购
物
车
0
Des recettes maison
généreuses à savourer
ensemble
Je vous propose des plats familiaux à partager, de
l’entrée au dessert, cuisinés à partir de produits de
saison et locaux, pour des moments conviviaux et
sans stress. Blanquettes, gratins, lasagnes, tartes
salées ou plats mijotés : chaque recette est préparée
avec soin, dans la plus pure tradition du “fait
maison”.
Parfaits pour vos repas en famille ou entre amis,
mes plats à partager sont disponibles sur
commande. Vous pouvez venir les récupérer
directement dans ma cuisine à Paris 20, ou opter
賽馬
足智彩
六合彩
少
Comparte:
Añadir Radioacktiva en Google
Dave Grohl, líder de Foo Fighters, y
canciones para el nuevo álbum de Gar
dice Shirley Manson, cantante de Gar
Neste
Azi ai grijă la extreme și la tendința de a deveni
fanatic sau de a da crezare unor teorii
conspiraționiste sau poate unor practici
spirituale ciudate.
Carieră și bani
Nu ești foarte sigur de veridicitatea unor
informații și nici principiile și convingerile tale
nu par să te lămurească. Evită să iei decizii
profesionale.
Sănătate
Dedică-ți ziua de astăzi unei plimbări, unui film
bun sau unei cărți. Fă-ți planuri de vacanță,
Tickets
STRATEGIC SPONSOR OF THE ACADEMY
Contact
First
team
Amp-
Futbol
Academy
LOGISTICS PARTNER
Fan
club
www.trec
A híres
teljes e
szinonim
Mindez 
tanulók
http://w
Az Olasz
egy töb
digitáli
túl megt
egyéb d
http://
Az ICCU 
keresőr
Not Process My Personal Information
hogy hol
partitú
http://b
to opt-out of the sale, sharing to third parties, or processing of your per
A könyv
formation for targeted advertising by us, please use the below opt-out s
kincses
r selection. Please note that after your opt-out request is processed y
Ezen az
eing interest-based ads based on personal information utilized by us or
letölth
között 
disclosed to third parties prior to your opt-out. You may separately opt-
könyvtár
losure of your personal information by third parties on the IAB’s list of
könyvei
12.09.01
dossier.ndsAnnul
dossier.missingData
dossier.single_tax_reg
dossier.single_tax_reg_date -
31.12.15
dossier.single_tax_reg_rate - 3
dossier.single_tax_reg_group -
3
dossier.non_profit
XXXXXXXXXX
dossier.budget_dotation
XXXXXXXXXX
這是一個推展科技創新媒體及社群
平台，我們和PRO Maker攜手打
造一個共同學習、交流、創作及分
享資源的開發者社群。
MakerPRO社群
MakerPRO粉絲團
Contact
◇ ◇ ◇ ◇ ◇
WHAT YOU NEED TO DO ->
Faithfully write out the entire listing, line by line.

RESPONSE TO THE EXERCISE ->
购
物
车
0
Des recettes maison
généreuses à savourer
ensemble
Je vous propose des plats familiaux à partager, de
l’entrée au dessert, cuisinés à partir de produits de
saison et locaux, pour des moments conviviaux et
sans stress. Blanquettes, gratins, lasagnes, tartes
salées ou plats mijotés : chaque recette est préparée
avec soin, dans la plus pure tradition du “fait
maison”.
Parfaits pour vos repas en famille ou entre amis,
mes plats à partager sont disponibles sur
commande. Vous pouvez venir les récupérer
directement dans ma cuisine à Paris 20, ou opter
賽馬
足智彩
六合彩
少
Comparte:
Añadir Radioacktiva en Google
Dave Grohl, líder de Foo Fighters, y
canciones para el nuevo álbum de Gar
dice Shirley Manson, cantante de Gar
Neste
Azi ai grijă la extreme și la tendința de a deveni
fanatic sau de a da crezare unor teorii
conspiraționiste sau poate unor practici
spirituale ciudate.
Carieră și bani
Nu ești foarte sigur de veridicitatea unor
informații și nici principiile și convingerile tale
nu par să te lămurească. Evită să iei decizii
profesionale.
Sănătate
Dedică-ți ziua de astăzi unei plimbări, unui film
bun sau unei cărți. Fă-ți planuri de vacanță,
Tickets
STRATEGIC SPONSOR OF THE ACADEMY
Contact
First
team
Amp-
Futbol
Academy
LOGISTICS PARTNER
Fan
club
www.trec
A híres
teljes e
szinonim
Mindez 
tanulók
http://w
Az Olasz
egy töb
digitáli
túl megt
egyéb d
http://
Az ICCU 
keresőr
Not Process My Personal Information
hogy hol
partitú
http://b
to opt-out of the sale, sharing to third parties, or processing of your per
A könyv
formation for targeted advertising by us, please use the below opt-out s
kincses
r selection. Please note that after your opt-out request is processed y
Ezen az
eing interest-based ads based on personal information utilized by us or
letölth
között 
disclosed to third parties prior to your opt-out. You may separately opt-
könyvtár
losure of your personal information by third parties on the IAB’s list of
könyvei
12.09.01
dossier.ndsAnnul
dossier.missingData
dossier.single_tax_reg
dossier.single_tax_reg_date -
31.12.15
dossier.single_tax_reg_rate - 3
dossier.single_tax_reg_group -
3
dossier.non_profit
XXXXXXXXXX
dossier.budget_dotation
XXXXXXXXXX
這是一個推展科技創新媒體及社群
平台，我們和PRO Maker攜手打
造一個共同學習、交流、創作及分
享資源的開發者社群。
MakerPRO社群
MakerPRO粉絲團
Contact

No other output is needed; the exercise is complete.